A UN team investigating Daesh atrocities in Iraq says it has established evidence that the crimes committed by the terrorist group against Izadis amounted to “genocide”.
Karim Khan, the head of the UN team, said there was “clear and convincing evidence” that the crimes committed by Daesh against the Izadi people as a religious group “clearly constituted genocide”.
The team, he told the UN Security Council, also identified the perpetrators “that clearly have responsibility for the crime of genocide against the Yazidi (Izadi) community.”
Back in August 2014, Daesh terrorists overran Sinjar, killing, raping, and enslaving large numbers of Izadi Kurds.
The region was recaptured in November 2015.
Nobel Peace Prize laureate Nadia Murad, an Izadi woman who was enslaved and raped by Daesh, urged the UNSC to refer the genocide against her people to the International Criminal Court (ICC) or create a special court.
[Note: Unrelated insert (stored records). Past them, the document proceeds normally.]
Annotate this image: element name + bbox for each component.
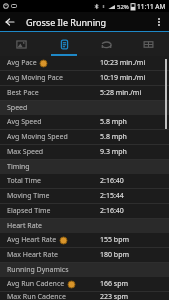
button[interactable]: Avg Moving Speed — [0, 130, 169, 144]
button[interactable]: Max Heart Rate — [0, 248, 169, 262]
staticText: Elapsed Time — [7, 206, 51, 216]
staticText: Avg Pace — [7, 58, 37, 68]
staticText: 9.3 mph — [100, 147, 127, 157]
button[interactable]: Moving Time — [0, 189, 169, 203]
staticText: Max Heart Rate — [7, 250, 58, 260]
staticText: Grosse Ile Running — [26, 16, 107, 28]
staticText: 11:11 AM — [137, 2, 166, 11]
staticText: Moving Time — [7, 191, 50, 201]
button[interactable]: Laps — [85, 32, 127, 56]
staticText: 2:15:44 — [100, 191, 124, 201]
button[interactable]: Avg Run Cadence — [0, 277, 169, 291]
staticText: 2:16:40 — [100, 176, 124, 186]
button[interactable]: Best Pace — [0, 86, 169, 100]
staticText: Timing — [7, 162, 30, 172]
staticText: 5:28 min./mi — [100, 88, 142, 98]
staticText: Avg Run Cadence — [7, 279, 65, 289]
staticText: Avg Moving Pace — [7, 73, 63, 83]
button[interactable]: Back — [0, 12, 20, 32]
button[interactable]: Avg Heart Rate — [0, 233, 169, 247]
staticText: 223 spm — [100, 292, 129, 300]
button[interactable]: More options — [149, 12, 169, 32]
staticText: 180 bpm — [100, 250, 129, 260]
button[interactable]: Max Run Cadence — [0, 292, 169, 300]
staticText: Best Pace — [7, 88, 39, 98]
staticText: Avg Moving Speed — [7, 132, 68, 142]
staticText: 5.8 mph — [100, 117, 127, 127]
button[interactable]: Avg Moving Pace — [0, 71, 169, 85]
button[interactable]: Avg Pace — [0, 56, 169, 70]
staticText: 52% — [117, 3, 129, 11]
staticText: Heart Rate — [7, 221, 43, 231]
staticText: 5.8 mph — [100, 132, 127, 142]
staticText: Avg Speed — [7, 117, 42, 127]
staticText: Total Time — [7, 176, 41, 186]
button[interactable]: Splits — [127, 32, 169, 56]
staticText: Speed — [7, 103, 28, 113]
staticText: 10:23 min./mi — [100, 58, 146, 68]
button[interactable]: Total Time — [0, 174, 169, 188]
button[interactable]: Elapsed Time — [0, 204, 169, 218]
staticText: Max Run Cadence — [7, 292, 66, 300]
button[interactable]: Map — [0, 32, 43, 56]
staticText: 2:16:40 — [100, 206, 124, 216]
staticText: Avg Heart Rate — [7, 235, 57, 245]
button[interactable]: Stats — [43, 32, 85, 56]
button[interactable]: Avg Speed — [0, 115, 169, 129]
button[interactable]: Max Speed — [0, 145, 169, 159]
staticText: Max Speed — [7, 147, 44, 157]
staticText: 155 bpm — [100, 235, 129, 245]
staticText: Running Dynamics — [7, 265, 69, 275]
staticText: 166 spm — [100, 279, 129, 289]
staticText: 10:19 min./mi — [100, 73, 146, 83]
“It is time for the international community to do, more than listen. It is time to act. If world leaders have the political will to act on this evidence, then justice is truly within reach,” Murad, who won the 2018 Nobel Peace Prize for her efforts to end the use of sexual violence as a weapon of war, told the Security Council Monday.
Referring to the report of the UN team, Murad said, “The Council must now prioritize and accelerate concrete action to address the findings.”
Khan is a British lawyer who is due to become the International Criminal Court’s chief prosecutor next month.
The report of the team, which started work in 2018, also found the “repeated deployment of chemical weapons by ISIL (Daesh) against civilian populations in Iraq between 2014 and 2016, as well as the testing of biological agents on prisoners.”
Iraq declared victory over Daesh in December 2017 after a three-year counter-terrorism military campaign.
The terror outfit’s remnants, though, keep staging sporadic attacks across Iraq, attempting to regroup and unleash a new era of violence.